We discuss two different ways that a model or a description can be faithful: It can be faithful to the content and it can be faithful to the context. We focus on faithfulness to content, and discuss two benchmarks that can be used to determine the degree of faithfulness of a model: its level of generation and what we call structural or procedural agreement. We illustrate this discussions with examples of both good and bad logical models of historical theories: The ontological argument of Anselm of Canterbury, the formalization of Aristotelian syllogistics in first-order logic, and models of medieval theories of obligationes.

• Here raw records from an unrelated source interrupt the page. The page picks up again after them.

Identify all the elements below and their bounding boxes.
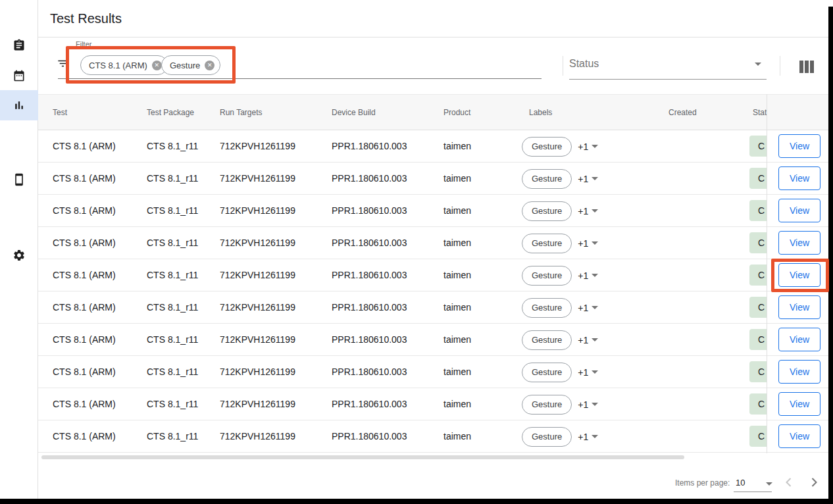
label-chip-text: Gesture — [532, 399, 562, 409]
cell-run-targets: 712KPVH1261199 — [220, 356, 295, 388]
cell-labels: Gesture +1 — [522, 130, 598, 163]
cell-test: CTS 8.1 (ARM) — [53, 227, 116, 259]
status-badge: C — [749, 136, 767, 157]
view-button[interactable]: View — [778, 295, 820, 319]
status-badge: C — [749, 168, 767, 189]
remove-chip-icon[interactable]: ✕ — [152, 61, 162, 70]
remove-chip-icon[interactable]: ✕ — [205, 61, 215, 70]
filter-input-underline[interactable] — [58, 78, 542, 79]
column-header-created[interactable]: Created — [669, 95, 697, 130]
table-row: CTS 8.1 (ARM) CTS 8.1_r11 712KPVH1261199… — [38, 163, 828, 195]
label-chip[interactable]: Gesture — [522, 427, 572, 447]
label-chip[interactable]: Gesture — [522, 201, 572, 221]
sidebar-item-settings[interactable] — [0, 240, 38, 270]
status-select-underline — [569, 79, 767, 80]
label-chip[interactable]: Gesture — [522, 137, 572, 157]
previous-page-button[interactable] — [783, 476, 795, 488]
status-badge: C — [749, 393, 767, 415]
view-button[interactable]: View — [778, 392, 820, 416]
status-badge-text: C — [749, 393, 767, 415]
column-header-test-package[interactable]: Test Package — [147, 95, 194, 130]
label-chip[interactable]: Gesture — [522, 363, 572, 382]
label-chip[interactable]: Gesture — [522, 298, 572, 318]
more-labels-count: +1 — [578, 206, 588, 216]
view-button[interactable]: View — [778, 231, 820, 255]
chevron-down-icon — [592, 403, 598, 406]
label-chip-text: Gesture — [532, 270, 562, 280]
label-chip[interactable]: Gesture — [522, 169, 572, 189]
filter-chip[interactable]: CTS 8.1 (ARM) ✕ — [80, 55, 168, 75]
view-button[interactable]: View — [778, 424, 820, 448]
cell-test-package: CTS 8.1_r11 — [147, 195, 198, 226]
status-badge-text: C — [749, 265, 767, 286]
status-badge: C — [749, 361, 767, 382]
view-button[interactable]: View — [778, 263, 820, 287]
sidebar-item-plans[interactable] — [0, 61, 38, 91]
cell-product: taimen — [443, 291, 471, 323]
label-chip-text: Gesture — [532, 335, 562, 345]
label-chip[interactable]: Gesture — [522, 266, 572, 286]
cell-labels: Gesture +1 — [522, 195, 598, 227]
filter-chip[interactable]: Gesture ✕ — [161, 55, 220, 75]
label-chip[interactable]: Gesture — [522, 330, 572, 350]
label-chip[interactable]: Gesture — [522, 234, 572, 253]
status-badge-text: C — [749, 426, 767, 447]
toolbar-divider — [563, 56, 563, 76]
items-per-page-value: 10 — [736, 478, 745, 488]
cell-device-build: PPR1.180610.003 — [332, 163, 407, 194]
columns-icon[interactable] — [799, 61, 814, 73]
cell-device-build: PPR1.180610.003 — [332, 388, 407, 420]
chevron-right-icon — [808, 476, 820, 488]
more-labels-dropdown[interactable]: +1 — [578, 270, 598, 281]
cell-device-build: PPR1.180610.003 — [332, 324, 407, 355]
more-labels-dropdown[interactable]: +1 — [578, 399, 598, 410]
items-per-page-underline — [734, 491, 772, 492]
filter-field-label: Filter — [76, 40, 91, 48]
cell-product: taimen — [443, 163, 471, 194]
view-button[interactable]: View — [778, 199, 820, 222]
table-row: CTS 8.1 (ARM) CTS 8.1_r11 712KPVH1261199… — [38, 356, 828, 388]
column-header-status[interactable]: Stat — [753, 95, 767, 130]
cell-test: CTS 8.1 (ARM) — [53, 195, 116, 226]
cell-product: taimen — [443, 388, 471, 420]
view-button[interactable]: View — [778, 134, 820, 158]
items-per-page-select[interactable]: 10 — [736, 476, 772, 492]
page-title: Test Results — [50, 0, 122, 38]
calendar-icon — [13, 69, 26, 82]
status-filter-select[interactable]: Status — [569, 58, 767, 72]
sidebar-item-tests[interactable] — [0, 30, 38, 61]
status-badge: C — [749, 426, 767, 447]
cell-test: CTS 8.1 (ARM) — [53, 388, 116, 420]
more-labels-dropdown[interactable]: +1 — [578, 238, 598, 249]
label-chip[interactable]: Gesture — [522, 395, 572, 415]
sidebar-item-test-results[interactable] — [0, 90, 38, 120]
horizontal-scrollbar[interactable] — [38, 454, 828, 461]
more-labels-dropdown[interactable]: +1 — [578, 367, 598, 378]
view-button[interactable]: View — [778, 360, 820, 384]
status-badge: C — [749, 200, 767, 221]
more-labels-dropdown[interactable]: +1 — [578, 206, 598, 216]
more-labels-dropdown[interactable]: +1 — [578, 303, 598, 313]
column-header-test[interactable]: Test — [53, 95, 67, 130]
cell-test: CTS 8.1 (ARM) — [53, 259, 116, 291]
status-badge-text: C — [749, 168, 767, 189]
more-labels-dropdown[interactable]: +1 — [578, 335, 598, 345]
next-page-button[interactable] — [808, 476, 820, 488]
sidebar-item-devices[interactable] — [0, 164, 38, 195]
cell-device-build: PPR1.180610.003 — [332, 195, 407, 226]
cell-device-build: PPR1.180610.003 — [332, 227, 407, 259]
more-labels-dropdown[interactable]: +1 — [578, 432, 598, 442]
app-window: Test Results Filter CTS 8.1 (ARM) ✕ Gest… — [0, 0, 833, 504]
column-header-device-build[interactable]: Device Build — [332, 95, 376, 130]
scrollbar-thumb[interactable] — [41, 455, 684, 459]
status-badge-text: C — [749, 329, 767, 350]
filter-list-icon[interactable] — [57, 57, 69, 70]
column-header-labels[interactable]: Labels — [529, 95, 552, 130]
column-header-product[interactable]: Product — [443, 95, 470, 130]
more-labels-dropdown[interactable]: +1 — [578, 141, 598, 152]
view-button[interactable]: View — [778, 328, 820, 351]
view-button[interactable]: View — [778, 166, 820, 190]
column-header-run-targets[interactable]: Run Targets — [220, 95, 262, 130]
status-badge-text: C — [749, 200, 767, 221]
more-labels-dropdown[interactable]: +1 — [578, 174, 598, 184]
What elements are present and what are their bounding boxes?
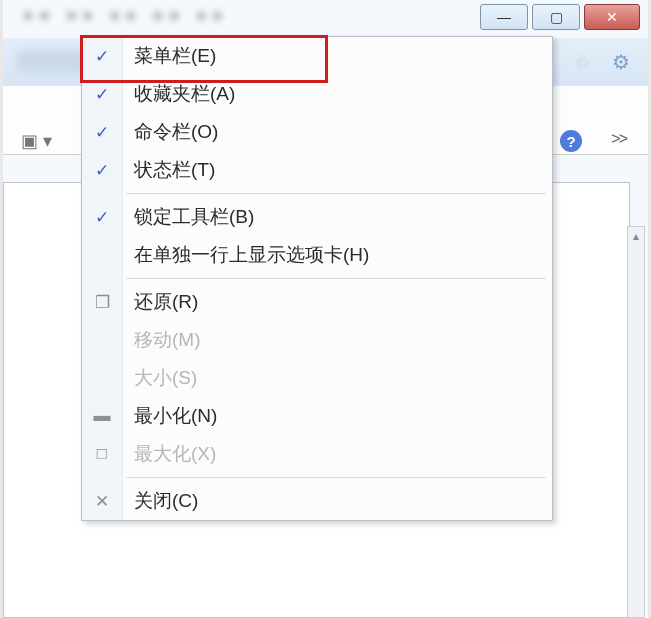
menu-item[interactable]: ✕关闭(C) <box>82 482 552 520</box>
check-icon: ✓ <box>82 160 122 181</box>
vertical-scrollbar[interactable]: ▴ <box>627 226 645 618</box>
menu-separator <box>126 477 546 478</box>
menu-item[interactable]: ▬最小化(N) <box>82 397 552 435</box>
menu-item: □最大化(X) <box>82 435 552 473</box>
scroll-track[interactable] <box>628 245 644 617</box>
menu-item: 移动(M) <box>82 321 552 359</box>
minimize-icon: — <box>497 9 511 25</box>
titlebar-blur-text: ■■ ■■ ■■ ■■ ■■ <box>23 6 423 32</box>
menu-item-label: 命令栏(O) <box>134 119 218 145</box>
menu-glyph-icon: ▬ <box>82 406 122 426</box>
check-icon: ✓ <box>82 46 122 67</box>
menu-item-label: 收藏夹栏(A) <box>134 81 235 107</box>
maximize-icon: ▢ <box>550 9 563 25</box>
menu-item-label: 锁定工具栏(B) <box>134 204 254 230</box>
close-icon: ✕ <box>606 9 618 25</box>
minimize-button[interactable]: — <box>480 4 528 30</box>
browser-window: ■■ ■■ ■■ ■■ ■■ — ▢ ✕ ☆ ⚙ ▣ ▾ ? >> 首页 ▴ ✓… <box>3 0 648 618</box>
favorites-star-icon[interactable]: ☆ <box>574 50 592 74</box>
window-controls: — ▢ ✕ <box>480 4 640 30</box>
help-icon[interactable]: ? <box>560 130 582 152</box>
menu-item[interactable]: 在单独一行上显示选项卡(H) <box>82 236 552 274</box>
menu-glyph-icon: ✕ <box>82 491 122 512</box>
menu-item[interactable]: ✓收藏夹栏(A) <box>82 75 552 113</box>
menu-item-label: 菜单栏(E) <box>134 43 216 69</box>
menu-item-label: 大小(S) <box>134 365 197 391</box>
menu-item[interactable]: ❐还原(R) <box>82 283 552 321</box>
check-icon: ✓ <box>82 122 122 143</box>
check-icon: ✓ <box>82 207 122 228</box>
menu-glyph-icon: ❐ <box>82 292 122 313</box>
menu-separator <box>126 278 546 279</box>
check-icon: ✓ <box>82 84 122 105</box>
menu-item-label: 最小化(N) <box>134 403 217 429</box>
menu-item[interactable]: ✓命令栏(O) <box>82 113 552 151</box>
menu-item: 大小(S) <box>82 359 552 397</box>
toolbar-overflow-icon[interactable]: >> <box>611 130 626 148</box>
menu-separator <box>126 193 546 194</box>
menu-item-label: 移动(M) <box>134 327 200 353</box>
menu-item-label: 最大化(X) <box>134 441 216 467</box>
menu-item[interactable]: ✓状态栏(T) <box>82 151 552 189</box>
rss-feed-icon[interactable]: ▣ ▾ <box>21 130 52 152</box>
scroll-up-icon[interactable]: ▴ <box>628 227 644 245</box>
settings-gear-icon[interactable]: ⚙ <box>612 50 630 74</box>
menu-item[interactable]: ✓菜单栏(E) <box>82 37 552 75</box>
titlebar-context-menu: ✓菜单栏(E)✓收藏夹栏(A)✓命令栏(O)✓状态栏(T)✓锁定工具栏(B)在单… <box>81 36 553 521</box>
menu-item-label: 在单独一行上显示选项卡(H) <box>134 242 369 268</box>
menu-item[interactable]: ✓锁定工具栏(B) <box>82 198 552 236</box>
menu-glyph-icon: □ <box>82 444 122 464</box>
close-window-button[interactable]: ✕ <box>584 4 640 30</box>
menu-item-label: 还原(R) <box>134 289 198 315</box>
menu-item-label: 状态栏(T) <box>134 157 215 183</box>
maximize-button[interactable]: ▢ <box>532 4 580 30</box>
menu-item-label: 关闭(C) <box>134 488 198 514</box>
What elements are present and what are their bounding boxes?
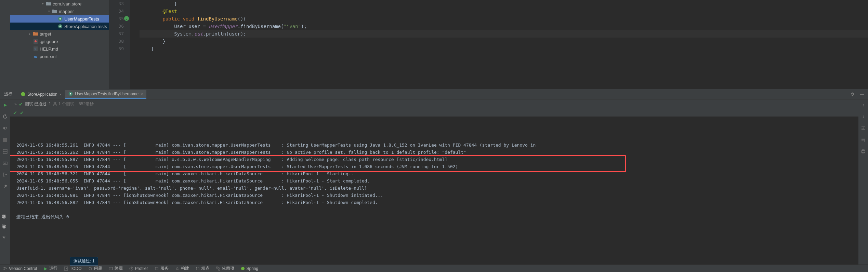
line-number[interactable]: 36: [109, 23, 124, 30]
layout-icon[interactable]: [2, 148, 9, 155]
toggle-icon[interactable]: [2, 125, 9, 132]
pin-icon[interactable]: [2, 183, 9, 190]
tree-node[interactable]: ▾mapper: [10, 8, 109, 15]
star-icon[interactable]: ★: [2, 235, 6, 240]
run-tab[interactable]: StoreApplication×: [17, 90, 65, 99]
bug-icon: [88, 266, 93, 271]
line-number[interactable]: 34: [109, 8, 124, 15]
run-tab[interactable]: UserMapperTests.findByUsername×: [65, 90, 146, 99]
tree-arrow[interactable]: [53, 25, 56, 28]
bottom-bar-item[interactable]: 终端: [108, 266, 123, 271]
check-icon[interactable]: ✔: [13, 110, 17, 115]
exit-icon[interactable]: [2, 171, 9, 178]
tree-node[interactable]: StoreApplicationTests: [10, 23, 109, 30]
tree-arrow[interactable]: ▸: [28, 32, 31, 36]
camera-icon[interactable]: [2, 160, 9, 166]
tree-node[interactable]: mpom.xml: [10, 53, 109, 60]
code-line[interactable]: public void findByUsername(){: [140, 15, 868, 23]
bookmarks-icon[interactable]: ■: [2, 225, 5, 229]
editor[interactable]: 33343536373839 } @Test public void findB…: [109, 0, 868, 89]
svg-rect-23: [64, 267, 68, 270]
bottom-bar-item[interactable]: TODO: [64, 266, 81, 271]
code-line[interactable]: }: [140, 45, 868, 53]
bottom-bar-label: Profiler: [135, 266, 148, 271]
line-number[interactable]: 37: [109, 30, 124, 38]
tree-node[interactable]: ▾com.ivan.store: [10, 0, 109, 8]
profiler-icon: [129, 266, 134, 271]
tree-arrow[interactable]: ▾: [41, 2, 44, 5]
bottom-bar-item[interactable]: 问题: [88, 266, 102, 271]
tree-label: .gitignore: [40, 39, 58, 44]
code-line[interactable]: @Test: [140, 8, 868, 15]
editor-code[interactable]: } @Test public void findByUsername(){ Us…: [130, 0, 868, 89]
console-output[interactable]: 2024-11-05 16:48:55.261 INFO 47844 --- […: [10, 117, 858, 264]
svg-rect-30: [219, 269, 220, 270]
code-line[interactable]: User user = userMapper.findByUsername("i…: [140, 23, 868, 30]
close-icon[interactable]: ×: [60, 92, 62, 96]
bottom-bar: Version Control▶运行TODO问题终端Profiler服务构建端点…: [0, 264, 868, 272]
tree-arrow[interactable]: ▾: [47, 10, 51, 13]
check-icon[interactable]: ✔: [20, 110, 24, 115]
bottom-bar-item[interactable]: 服务: [154, 266, 169, 271]
console-line: 2024-11-05 16:48:55.261 INFO 47844 --- […: [16, 141, 852, 149]
db-icon: [195, 266, 200, 271]
tree-label: HELP.md: [40, 46, 58, 52]
stop-icon[interactable]: [2, 136, 9, 143]
rerun-icon[interactable]: ▶: [2, 101, 9, 108]
bottom-bar-item[interactable]: 端点: [195, 266, 210, 271]
line-number[interactable]: 35: [109, 15, 124, 23]
tree-node[interactable]: ▸target: [10, 30, 109, 38]
tree-node[interactable]: ?HELP.md: [10, 45, 109, 53]
tree-node[interactable]: UserMapperTests: [10, 15, 109, 23]
run-panel: 运行: StoreApplication×UserMapperTests.fin…: [0, 89, 868, 264]
bottom-bar-item[interactable]: ▶运行: [43, 266, 57, 271]
wrap-icon[interactable]: [860, 125, 867, 132]
scroll-icon[interactable]: [860, 136, 867, 143]
rerun-failed-icon[interactable]: [2, 113, 9, 120]
gear-icon[interactable]: [849, 91, 856, 98]
svg-rect-29: [216, 267, 218, 268]
bottom-bar-label: 服务: [160, 266, 169, 271]
code-line[interactable]: }: [140, 0, 868, 8]
line-number[interactable]: 33: [109, 0, 124, 8]
editor-gutter[interactable]: 33343536373839: [109, 0, 130, 89]
tree-label: UserMapperTests: [64, 16, 99, 22]
status-prefix: »: [14, 102, 17, 107]
project-tree[interactable]: ▾com.ivan.store▾mapperUserMapperTestsSto…: [10, 0, 109, 89]
build-icon: [175, 266, 180, 271]
tree-label: target: [40, 31, 51, 37]
tree-arrow[interactable]: [28, 40, 31, 43]
run-gutter-icon[interactable]: [124, 16, 129, 21]
tree-arrow[interactable]: [53, 17, 56, 21]
up-icon[interactable]: ↑: [860, 101, 867, 108]
console-line: 2024-11-05 16:48:55.887 INFO 47844 --- […: [16, 156, 852, 163]
console-line: [16, 206, 852, 213]
spring-icon: [21, 92, 25, 96]
print-icon[interactable]: [860, 148, 867, 155]
play-icon: ▶: [43, 266, 48, 271]
bottom-bar-item[interactable]: Profiler: [129, 266, 148, 271]
vtab-structure[interactable]: 结构: [0, 230, 8, 234]
tree-arrow[interactable]: [28, 55, 31, 58]
bottom-bar-item[interactable]: Version Control: [3, 266, 37, 271]
close-icon[interactable]: ×: [141, 92, 143, 96]
tree-arrow[interactable]: [28, 47, 31, 51]
code-line[interactable]: }: [140, 38, 868, 45]
bottom-bar-item[interactable]: Spring: [240, 266, 259, 271]
bottom-bar-item[interactable]: 依赖项: [216, 266, 234, 271]
code-line[interactable]: System.out.println(user);: [140, 30, 868, 38]
line-number[interactable]: 38: [109, 38, 124, 45]
folder-icon: [52, 9, 57, 14]
line-number[interactable]: 39: [109, 45, 124, 53]
svg-point-16: [4, 163, 6, 164]
bottom-bar-label: 构建: [181, 266, 189, 271]
tree-node[interactable]: .gitignore: [10, 38, 109, 45]
svg-rect-25: [109, 267, 113, 270]
down-icon[interactable]: ↓: [860, 113, 867, 120]
vtab-favorites[interactable]: 收藏: [0, 220, 8, 224]
run-tab-label: StoreApplication: [27, 92, 57, 97]
console-line: 进程已结束,退出代码为 0: [16, 213, 852, 220]
minimize-icon[interactable]: —: [858, 91, 865, 98]
bottom-bar-item[interactable]: 构建: [175, 266, 189, 271]
console-line: 2024-11-05 16:48:56.216 INFO 47844 --- […: [16, 163, 852, 170]
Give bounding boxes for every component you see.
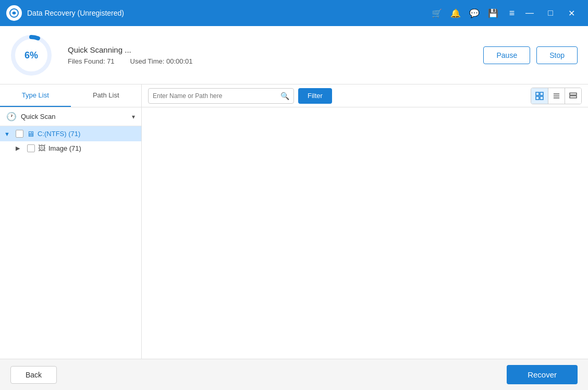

Be tolerant about vagueness, because it is unavoidable!
Robert van Rooij

Vagueness is a pervasive feature of natural language. Although logicians don't like it, because it gives rise to (Sorites) paradox, there is hardly a term in natural language that is not vague. To save language from paradox, most logicians have proposed that natural language terms are not tolerant: the tolerance principle which states that `if x has property P and y is indistinguishable from x, y has to have property P as well' is giving up. But this is unfortunate, because the tolerance principle seems to be constitutive of what it means to be vague. In the first part of this talk it will be proposed that we should face the paradox by accepting tolerance, rather than simply avoiding it. A new logical treatment will be presented and defended.

In the second part of the talk we seek to explain why vagueness is such a pervasive feature of natural language in the first place. Making use of evolutionary game theory and a new stochastic equilibrium concept, it will be shown that vagueness is unavoidable once we take our agents to be realistic bounded rational agents.